TIMOTHY SANSONE                         )
                                        )
          Claimant-Petitioner           )
                                        )
     v.                                 )
                                        )
CERES MARINE TERMINALS                  )    DATE ISSUED:   07/27/2000

                                        )
          Self-Insured                  )
          Employer-Respondent           )    DECISION and ORDER

     Appeal of the Decision and Order of John C. Holmes, Administrative Law
     Judge, United States Department of Labor.
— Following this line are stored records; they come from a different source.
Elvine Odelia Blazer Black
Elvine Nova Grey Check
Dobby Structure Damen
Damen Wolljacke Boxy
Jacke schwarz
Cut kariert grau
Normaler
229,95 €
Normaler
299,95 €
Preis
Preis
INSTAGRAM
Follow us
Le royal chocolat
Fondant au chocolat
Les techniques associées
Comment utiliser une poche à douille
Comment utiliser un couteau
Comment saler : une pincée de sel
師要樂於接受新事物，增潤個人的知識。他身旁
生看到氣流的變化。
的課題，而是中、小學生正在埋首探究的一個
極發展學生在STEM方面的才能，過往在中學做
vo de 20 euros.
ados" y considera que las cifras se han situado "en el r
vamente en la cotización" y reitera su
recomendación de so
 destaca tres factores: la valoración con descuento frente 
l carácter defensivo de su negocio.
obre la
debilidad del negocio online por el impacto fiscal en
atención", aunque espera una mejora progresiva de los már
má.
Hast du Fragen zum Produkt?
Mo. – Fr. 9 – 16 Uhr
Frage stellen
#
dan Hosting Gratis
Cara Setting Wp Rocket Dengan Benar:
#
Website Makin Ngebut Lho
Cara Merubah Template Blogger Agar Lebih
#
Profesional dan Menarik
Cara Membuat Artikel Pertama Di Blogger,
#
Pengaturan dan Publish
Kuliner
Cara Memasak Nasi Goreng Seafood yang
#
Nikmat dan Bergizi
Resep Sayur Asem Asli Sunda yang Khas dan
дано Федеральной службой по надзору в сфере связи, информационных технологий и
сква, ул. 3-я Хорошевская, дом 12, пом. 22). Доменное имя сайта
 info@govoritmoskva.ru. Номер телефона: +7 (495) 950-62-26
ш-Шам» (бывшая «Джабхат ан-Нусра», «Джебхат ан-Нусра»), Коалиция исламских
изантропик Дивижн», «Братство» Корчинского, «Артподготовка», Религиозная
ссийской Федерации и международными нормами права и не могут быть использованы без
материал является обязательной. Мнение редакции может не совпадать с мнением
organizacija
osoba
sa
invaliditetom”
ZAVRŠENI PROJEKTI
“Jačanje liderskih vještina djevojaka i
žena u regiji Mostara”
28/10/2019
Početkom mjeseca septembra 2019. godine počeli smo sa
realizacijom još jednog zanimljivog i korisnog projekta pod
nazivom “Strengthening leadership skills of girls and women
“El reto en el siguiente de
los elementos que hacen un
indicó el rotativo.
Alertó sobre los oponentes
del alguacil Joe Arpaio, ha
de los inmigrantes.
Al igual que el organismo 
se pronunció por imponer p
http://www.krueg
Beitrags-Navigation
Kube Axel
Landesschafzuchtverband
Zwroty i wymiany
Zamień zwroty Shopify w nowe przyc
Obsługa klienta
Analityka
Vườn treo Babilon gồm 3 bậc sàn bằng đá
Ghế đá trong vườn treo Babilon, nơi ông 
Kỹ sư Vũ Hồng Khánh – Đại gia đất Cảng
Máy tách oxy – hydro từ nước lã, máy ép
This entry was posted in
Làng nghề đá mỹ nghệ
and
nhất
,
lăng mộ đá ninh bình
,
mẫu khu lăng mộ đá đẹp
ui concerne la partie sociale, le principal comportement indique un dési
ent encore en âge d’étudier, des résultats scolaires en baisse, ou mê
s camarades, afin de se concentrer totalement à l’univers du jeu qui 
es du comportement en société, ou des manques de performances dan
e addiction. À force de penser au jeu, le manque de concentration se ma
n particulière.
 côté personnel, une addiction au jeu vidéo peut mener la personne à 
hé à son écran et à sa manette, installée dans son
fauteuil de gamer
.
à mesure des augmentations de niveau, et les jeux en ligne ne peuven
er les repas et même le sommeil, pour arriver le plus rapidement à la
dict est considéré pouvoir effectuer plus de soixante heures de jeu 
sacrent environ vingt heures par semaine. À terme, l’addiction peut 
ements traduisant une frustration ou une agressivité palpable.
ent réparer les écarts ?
     P. Matthew Darby (Albertini & Darby, L.L.P.), Baltimore, Maryland, for
     claimant.

     William H. Kable (Semmes, Bowen & Semmes), Baltimore, Maryland, for
     self-insured employer.

     Before: HALL, Chief Administrative Appeals Judge, SMITH, Administrative
     Appeals Judge, and NELSON, Acting Administrative Appeals Judge.

     PER CURIAM:

     Claimant appeals the Decision and Order (99-LHC-0331) of Administrative Law
Judge John C. Holmes rendered on a claim filed pursuant to the provisions of the
Longshore and Harbor Workers' Compensation Act, as amended, 33 U.S.C. §901
et seq. (the Act).  We must affirm the findings of fact and conclusions of
law of the administrative law judge which are rational, supported by substantial
evidence, and in accordance with law.  O'Keeffe v. Smith, Hinchman & Grylls
Associates, Inc., 380 U.S. 359 (1965); 33 U.S.C. §921(b)(3).  

     Claimant sustained an injury to his neck in the course of his employment  on
January 30, 1996.  He was diagnosed with a herniated disk, and, on May 24, 1996,
Dr. McAfee performed a diskectomy and fusion at C6-7.  Cl. Ex. 1.  Claimant
returned to work on November 4, 1996.  Claimant is a member of ILA Local 1429,
which supplies various waterfront employers with labor for container repair,
lashing, line handling and warehouse work.   Paul Kursch, president of the local,
deposed that the job of container repairman is physically the most demanding job,
and that cleanup work is the easiest.  Cl. Ex. 20 at 5.  Claimant secures work from
the union hall on a day to day basis.  According to claimant's  testimony, as
corroborated by Mr. Kursch, during cold weather, when the more senior members do
not want to work outside, he is able to get some of the lighter duty jobs.  Cl. Ex.
20 at 10.  Claimant also occasionally obtains Trailer Interchange Report (TIR)
jobs, which involve inspections while walking around with a clipboard and a pen;
these jobs are described as easy, and, due to their desirability, are difficult to
obtain for employees such as claimant who have low seniority.  Cl. Ex. 20 at 34-36. 
Claimant also has owned and managed his own health club for 15 years.   Employer
paid claimant for two periods of temporary total disability.   33 U.S.C.
§908(b).  Claimant sought an award of permanent partial disability benefits
based on a loss of wage-earning capacity, or in the alternative, a nominal award.

     In his decision, the administrative law judge found that claimant has not
demonstrated that he is incapable of pursuing his usual work as a longshoreman. 
The administrative law judge also found that claimant sustained no loss of wage-earning capacity, as his post-injury earnings are roughly the same as prior to his
injury.   The administrative law judge further denied claimant a nominal award. 
On appeal, claimant alleges that the administrative law judge erred in finding that
he can perform his usual employment and has no loss of wage-earning capacity, or,
in the alternative, in denying him a nominal award.  Employer responds, urging
affirmance of the administrative law judge's decision.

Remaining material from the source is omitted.